Waarom is er geen Jurassic Park voor saaie dieren?
Jurassic Park in het echt. Zo kun je het werk beschrijven van onderzoekers die proberen uitgestorven dieren opnieuw tot leven te wekken. Geen dinosauriërs dit keer, maar wel bijzondere zebra’s, iconische duiven, gigantische landschildpadden, en zelfs de mammoet. Onderzoekers aan de Universiteit Utrecht onderzochten welke motieven een rol spelen bij het selecteren van uitgestorven diersoorten voor deze ‘de-extinctie’. Uit hun onderzoek blijkt dat enkel ‘charismatische’ soorten in aanmerking komen voor een herrijzenis.
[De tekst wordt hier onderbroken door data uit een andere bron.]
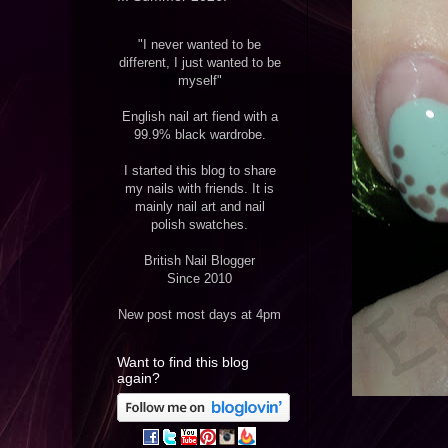
"I never wanted to be
different, I just wanted to be
myself"
English nail art fiend with a
99.9% black wardrobe.
I started this blog to share
my nails with friends. It is
mainly nail art and nail
polish swatches.
British Nail Blogger
Since 2010
New post most days at 4pm
Want to find this blog
again?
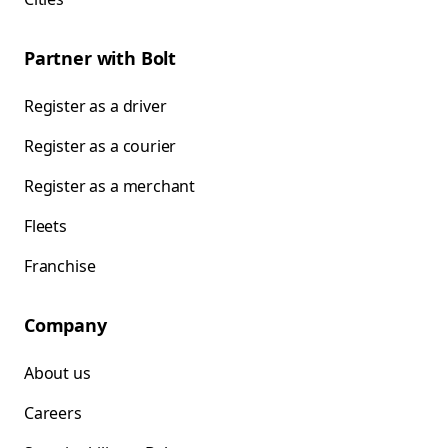
Partner with Bolt
Register as a driver
Register as a courier
Register as a merchant
Fleets
Franchise
Company
About us
Careers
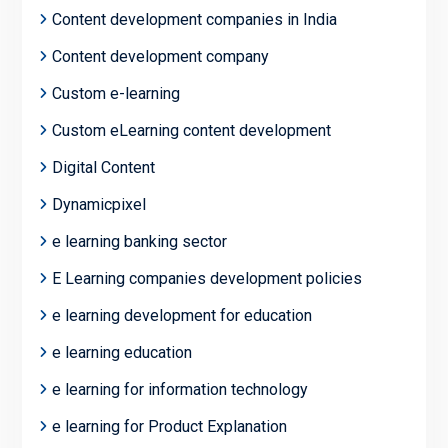
Content development companies in India
Content development company
Custom e-learning
Custom eLearning content development
Digital Content
Dynamicpixel
e learning banking sector
E Learning companies development policies
e learning development for education
e learning education
e learning for information technology
e learning for Product Explanation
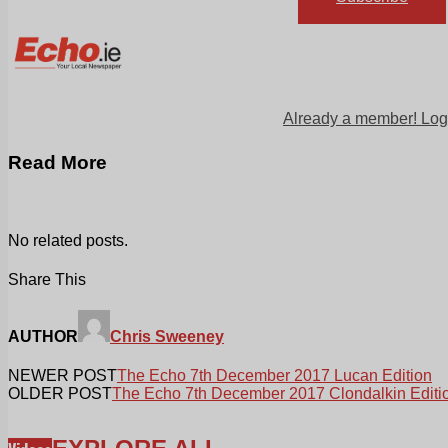
Already a member! Log
Read More
No related posts.
Share This
AUTHOR
Chris Sweeney
NEWER POST
The Echo 7th December 2017 Lucan Edition
OLDER POST
The Echo 7th December 2017 Clondalkin Editi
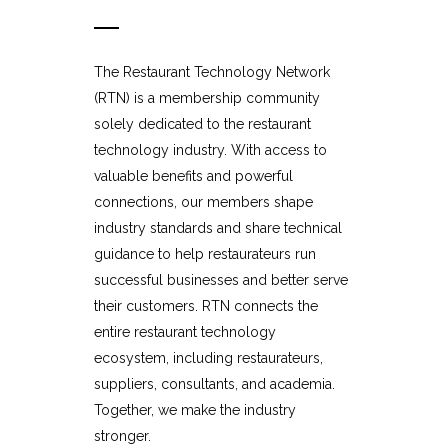
The Restaurant Technology Network
(RTN) is a membership community
solely dedicated to the restaurant
technology industry. With access to
valuable benefits and powerful
connections, our members shape
industry standards and share technical
guidance to help restaurateurs run
successful businesses and better serve
their customers. RTN connects the
entire restaurant technology
ecosystem, including restaurateurs,
suppliers, consultants, and academia.
Together, we make the industry
stronger.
Dit is opvallend omdat ethische richtlijnen voor de-extinctie juist voorschrijven dat enkel een positieve ecologische impact een rol zou mogen spelen. Hoe zit dat?
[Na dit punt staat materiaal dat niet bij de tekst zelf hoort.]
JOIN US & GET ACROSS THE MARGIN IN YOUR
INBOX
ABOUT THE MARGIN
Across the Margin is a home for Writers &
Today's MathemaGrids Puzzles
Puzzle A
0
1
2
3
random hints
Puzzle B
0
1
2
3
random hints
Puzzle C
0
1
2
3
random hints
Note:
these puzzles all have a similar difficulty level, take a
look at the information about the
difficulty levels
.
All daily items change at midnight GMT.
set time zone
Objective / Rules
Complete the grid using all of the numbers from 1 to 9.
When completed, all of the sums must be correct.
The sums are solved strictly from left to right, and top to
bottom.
Jurassic Park schetst een toekomst waarin dinosauriërs opnieuw tot leven zijn gewekt. Om publiek naar het pretpark te lokken worden met name spectaculaire en iconische dinosauriërs opnieuw tot leven gewekt. Wel een T-Rex, geen klein hagedisje.
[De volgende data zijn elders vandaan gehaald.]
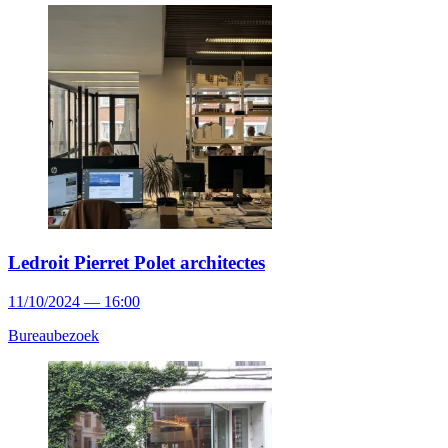
Ledroit Pierret Polet architectes
11/10/2024 — 16:00
Bureaubezoek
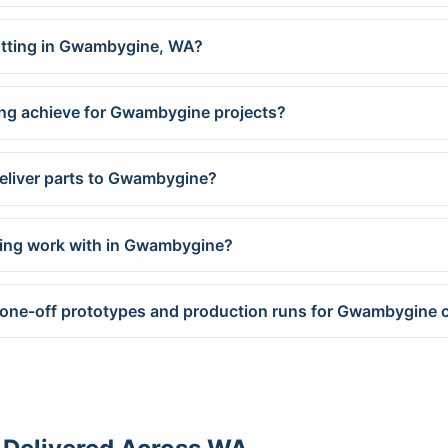
cutting in Gwambygine, WA?
ing achieve for Gwambygine projects?
deliver parts to Gwambygine?
ring work with in Gwambygine?
 one-off prototypes and production runs for Gwambygine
Wetenschappers die in werkelijkheid proberen uitgestorven soorten terug te brengen, zoals de , worden aangemoedigd dit om ecologische redenen te doen. Diverse ethische richtlijnen voor ‘de-extinctie’ stellen voor dat de herrijzenis van een uitgestorven soort enkel acceptabel is als daar ecologische voordelen aan verbonden zijn, bijvoorbeeld als het dier een belangrijke rol speelt bij het in stand houden van een heel ecosysteem. In zo’n geval kan de herintroductie van de uitgestorven soort helpen om het hele ecosysteem te redden.
Doorslaggevende factor
De Utrechtse onderzoekers ontdekten echter dat enkel charismatische dieren in aanmerking komen voor een herrijzenis. Uit hun onderzoek blijkt dat heel diverse motivaties een rol spelen in de keuze om een bepaalde soort opnieuw tot leven te wekken. Biodiversiteitsherstel en ecologische bijdragen spelen zeker een rol. Maar ook diverse andere redenen, zoals de kans op medische ontdekkingen, het herstellen van menselijke fouten uit het verleden, en zelfs persoonlijke fascinaties met de soort. “In alle gevallen bleek charisma echter een doorslaggevende factor”, zo vertelt Koen Beumer, die het onderzoek leidde. Deze exclusieve selectie van charismatische soorten wekt de indruk dat de ecologische doelstelling, die in ethische richtlijnen centraal staat, niet optimaal wordt nageleefd. Dergelijke ecologische voordelen kunnen immers ook geboden worden door ‘saaie’ soorten, zoals kleine grasjes, onooglijke planktonsoorten, en grijze muizen.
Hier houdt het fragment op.